Tuesday, May 5, 2015

Searching within a document, human memory, and other things you'd like Google search to do

A while ago, Regular Reader Rosemary asked a good question that I've been thinking about.  Here's what she wrote.  (I've edited it a bit.)  

Sometimes a challenge is more about a concept than it is about specific words. Dr. Dan says that "your recollection may be how you remembered it but not necessarily written in that context." As you said this is a good intro to a reference interview.

What I started to see [ in the SRS Challenge 4/8/15 - "Can you find a reference for..." ] was a concept - The Law of Least Effort. As J. Matthews says on Page 36 “The Law of Least Effort is alive and well and operates in the physical library spaces”

It makes sense that using this concept we can find elsewhere a reference to card catalogue locations affecting people’s search efforts.  But the problem is more than just the specific words--it's all of the other words I'd like to be using in my search.  

[ Later, Rosemary amplified on this...]

Maybe we need a “Super Control F.” That is, the ability to have multiple words (including unrelated) or even possibly vague words in the search that can be interpreted in the search box. 

If we had a Google Search Box within the document we would have more tools like I’ve already mentioned or more. Another thought is to have a way to draw out a keyword list out of a document. Nowadays we have keywords/tags for documents often attached. But historically they often don’t exist especially for journals/papers. Perhaps there are some tools that now exist.  This challenge got me thinking about how I do things? Perhaps there are better ways. Can Google Search help us search within a document?

Another lesson for me is the use "references". Each time I looked/scanned at a document I would then scan the references at the end the article/book/paper.  With title and author we possibly had a lead but with this particular challenge, vague keywords made this more difficult. I wonder how can we make the most out of these possible leads besides scanning each one.

There are many great questions in here, but let me make a couple of comments.  

1. Searching for a concept and choosing keywords that can find it.  Rosemary points out that the Principle of  Least Effort is somewhat difficult to find, given the words needed to get to it.  This is known as the Vocabulary Problem (or the vocabulary mismatch problem). It's been studied since at least 1981, when my buddy George Furnas first wrote about it.  The basic problem is that on average 80% of the times different people (even experts in the same field) will name the same concept with different words. There are usually tens of possible names that can be attributed to the same thing.
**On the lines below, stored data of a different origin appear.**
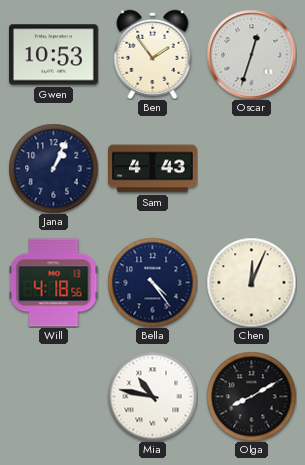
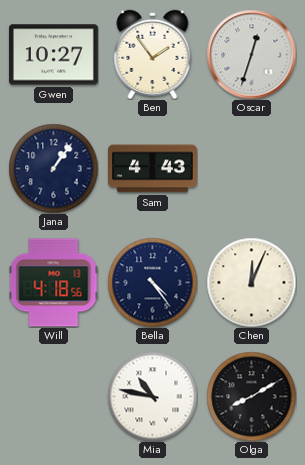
Gwen: 10:53 -> 10:27
Jana: 1:04 -> 1:06
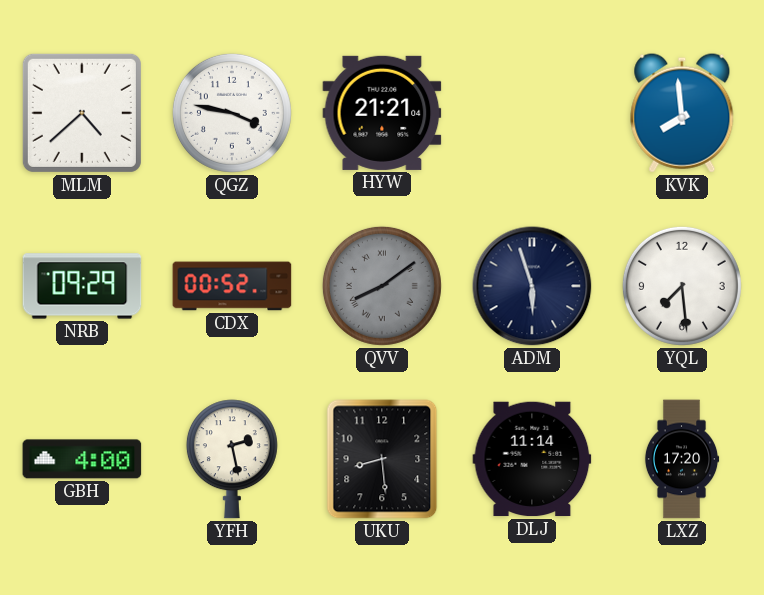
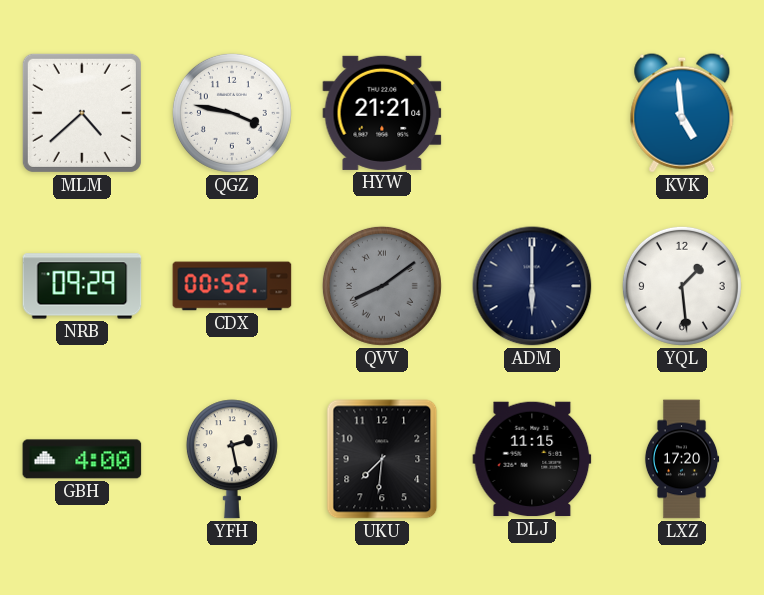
KVK: 7:59 -> 4:59
ADM: 5:57 -> 6:00
YQL: 7:29 -> 1:29
UKU: 8:29 -> 7:31
DLJ: 11:14 -> 11:15
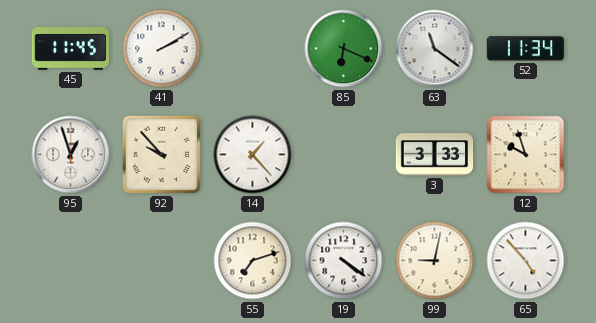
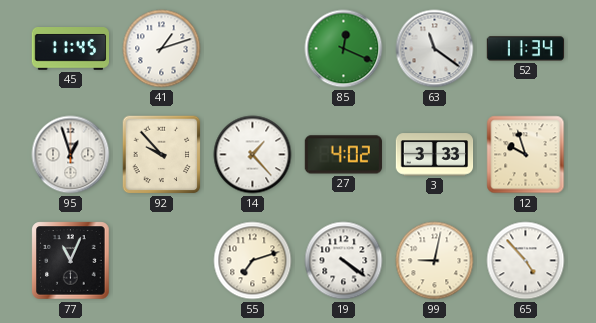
41: 2:10 -> 1:12
85: 6:19 -> 12:19
27: none -> 4:02
77: none -> 11:04
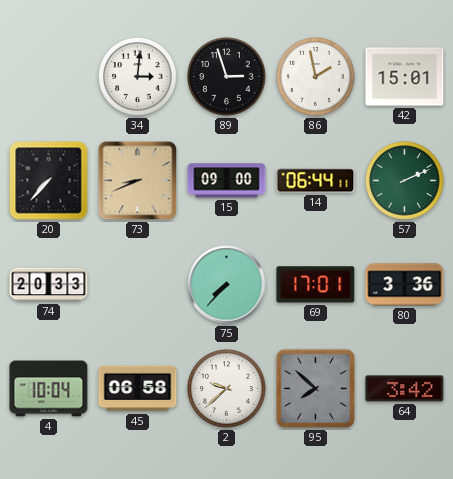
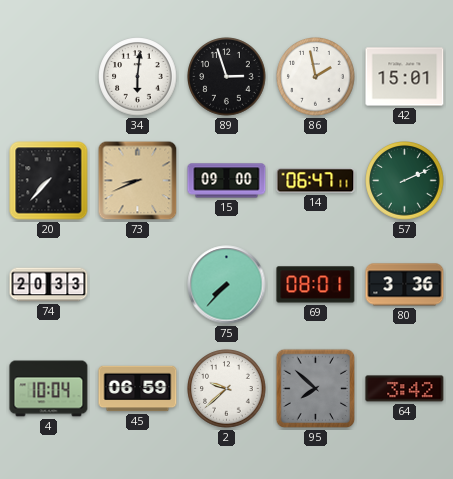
34: 3:01 -> 6:01
14: 06:44 -> 06:47
69: 17:01 -> 08:01
45: 06:58 -> 06:59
In our case, we don't know what the concept is that we're looking for--so how do we begin a reasonable search for it?  

I suspect that this is one of those gumption problems--you just have to keep searching for the concept. 

On the other hand, there is an intuition for a concept that good searchers need to develop.  That is, you have to have the sense that such a concept (such as least effort) would exist, and that you can find it.  

How do we develop such an intuition?  I really don't know.  But I suspect that reading widely will lay the foundation for such intuitions. 

2. Your memory is terrible.  As we've discussed, you might think your memory is great, but the truth is, your memory is fallible in many ways.  In particular I remember may/may-not be the way I wrote it in my notes, or the way it appears in reality.  (This was the point of the post about "Can you find the reference for...")  My recollection was different in many ways from the reality.  

Being a great searcher means knowing how to back off from "things you know are in the target."  I remember something as having "3 levels" of abstraction--but the reality is that it's 4.  I might remember my friend Grace as having sent me a particular email message, when in reality it was Bob (he's a co-worker of Grace, hence the mistake).  

As you search, in particular when you get stuck--try backing away from the things you're sure about.  Look for reasonable alternatives (different names, different dates, different places), and see if that doesn't help. 

3.  Super-control-F function.  Rosemary wants to be able to search for multiple things at a time.  Turns out that there are extensions for Chrome and Firefox that allow you to search for regular expressions.   A regular expression is basically a pattern that matches pieces of text in the document.  For instance, using a regular expression like  [Apple | Facebook | Google] I can search for all three of those company names at the same time.  If you're using one of the regular expression plug-ins, this is exactly a "super-control" F function.    

4. Want search by synonym.  Interestingly, Rosemary's note prompted me to check for other Chrome extensions--and it turns out there's one that searches for synonyms of the search term.  (e.g., "car" for "transportation")  It's an interesting idea.  I've got it installed now, we'll see how often I use it.  Thing is, you can have it now.  (You just need to search for it...)  

5. Want fine-grain search within a document.  I agree with Rosemary that having find capabilities within a long document for things like [ word1 AROUND(3) word2 ] or [ intitle:term1 ] would be very nice.  The good news here is that symbol search (e.g., for characters like /, #, @, ~, etc., things that Google ignores in its search function), work quite nicely with Control-F.  (The bigger problem, and the reason Google doesn't implement such a thing, is that 90% of people don't know about Control-F.  Why build in something else that would be used by even fewer people?)    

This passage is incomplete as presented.